The Selectric typewriter sat on Granddad’s desk like an abandoned army tank. Its once polished keys had dulled under years of dust. He bought it in 1972 for $550, half his monthly paycheck—because he believed words mattered. The receipt was still tucked inside the ribbon compartment, yellowed at the edges, the numbers fading into the paper like ghosts.
I often sat cross-legged underneath his desk listening to the metallic click-clack as Granddad wrote letters to congressmen. His hands were thick with calluses, but his fingers moved over the typewriter keys with grace and ease like a concert pianist. One day while he was outside, I climbed onto his chair. The chair spun slightly under my weight, my fingers hovering above the keys.
“What’ja you doing?” Mother asked, standing in the doorway with a basket of laundry.
“Pretending to write a story,” I said.
She sighed—a sound I later recognized as the exhaustion of someone who’d given up on her own dreams. “Clean your room first.”
After Granddad passed, I carried his typewriter to the attic in a type of silent funeral procession, burying it under holiday decorations and drop cloths. Every summer I would climb the creaking pull-down ladder and imagine the words I’d write if I ever dared to press those stiff keys.
Thirty years later, the attic steps groaned under my weight, the same sound they made when I first carried Granddad’s typewriter to the attic. By then, I was grading essays instead of writing them. The attic smelled of mothballs and regret. I promised myself I wouldn’t cry when I saw the typewriter again. The lie evaporated when my flashlight beam caught the outline of the Selectric under a drop cloth, its silhouette unmistakable even beneath layers of dust and time.

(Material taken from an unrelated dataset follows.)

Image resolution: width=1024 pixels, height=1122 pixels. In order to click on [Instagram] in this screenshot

I pulled away the drop cloth, my fingers trembling. When I opened the ribbon compartment, the receipt was still there. The numbers had vanished completely, leaving only the ghost of carbon paper impressions where $550 once declared Granddad’s faith in words.

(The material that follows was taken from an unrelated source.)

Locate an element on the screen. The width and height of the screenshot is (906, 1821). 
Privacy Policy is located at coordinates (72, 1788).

Downstairs, a stack of ungraded essays waited on my kitchen table. I was 54 years old with a master’s degree and a ‘teacher of the year’ plaque; yet my hands shook harder reaching for Granddad’s typewriter than they ever had handing back failing grades. The irony tasted like attic dust and last chances—I’d spent a career teaching kids to parse sentences while mine gathered cobwebs.
The first keystroke jammed. A decade of disuse had stiffened the typewriter; the second try produced a perfect, dark letter A that punched through the yellowed paper I’d found in the desk drawer. By the third paragraph, my fingers remembered what my mind had tried to forget—the rhythm of words arriving faster than thought, the way stories used to unspool through me before I learned to measure every sentence against curriculum standards. Somewhere between the attic’s exposed rafters and the third page, I realized I wasn’t writing this story. It had been writing me all along.

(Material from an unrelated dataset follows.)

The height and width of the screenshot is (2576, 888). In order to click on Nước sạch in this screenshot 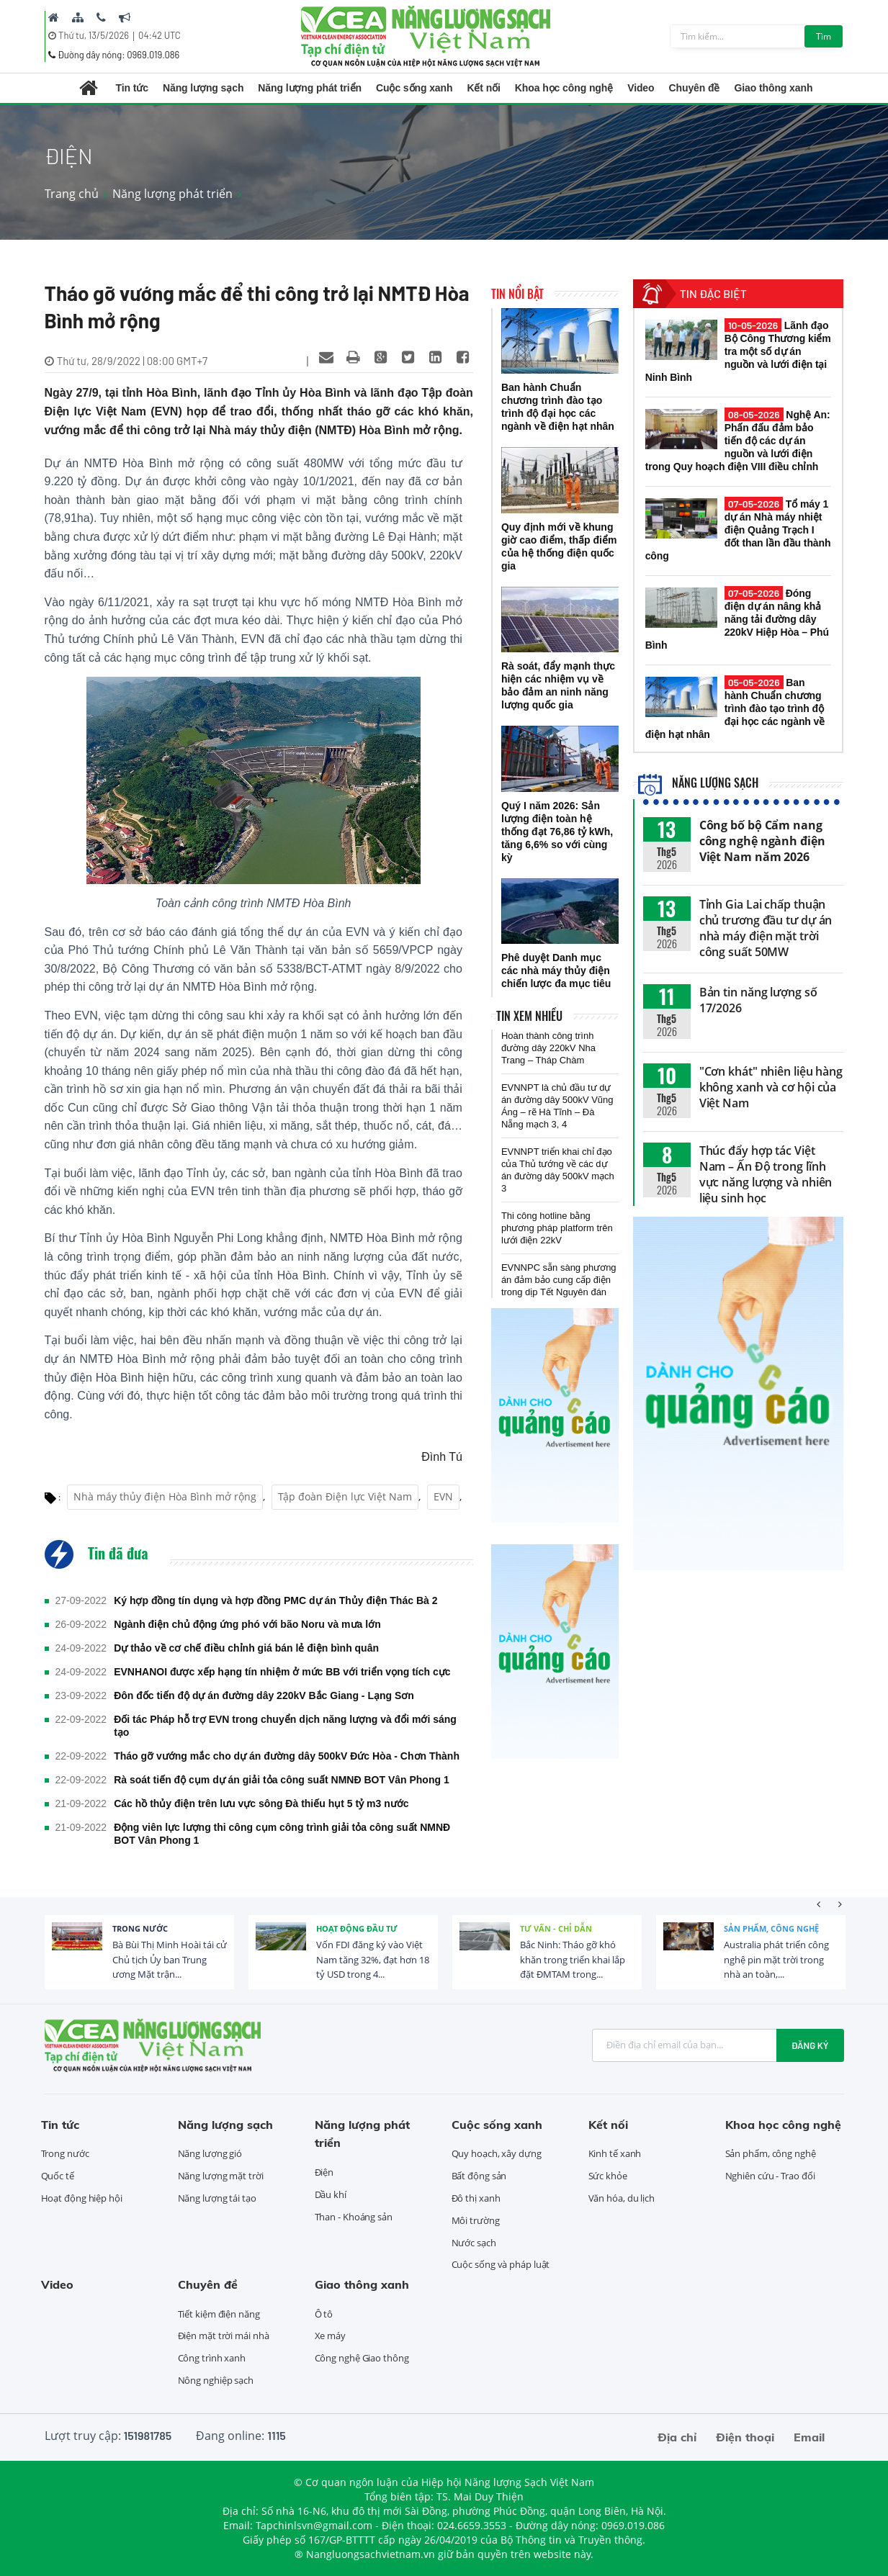, I will do `click(474, 2242)`.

After a 25-year teaching career, Sara Etgen-Baker began her writing journey. She’s written a collection of memoir vignettes/personal narratives (Shoebox Stories), a chapbook of poetry (Kaleidoscopic Verses), and a novel (Secrets at Dillehay Crossing). Her work has been published in numerous anthologies and magazines including Chicken Soup for the Soul, and Guideposts




"the way stories used to unspool through me..." you surely have a way with words, Sara!
A wonderful read. Thanks. The year (1972) that your Grandfather made the purchase is the year I started to learn to type in a disciplined, highly structured vocational class in high school on a manual machine. I think it was an elective although I knew then that I wanted to work in an office in a big city and date interesting men. I have never forgotten the sound of the clack-clack-clack. I could eventually type 90 wpm.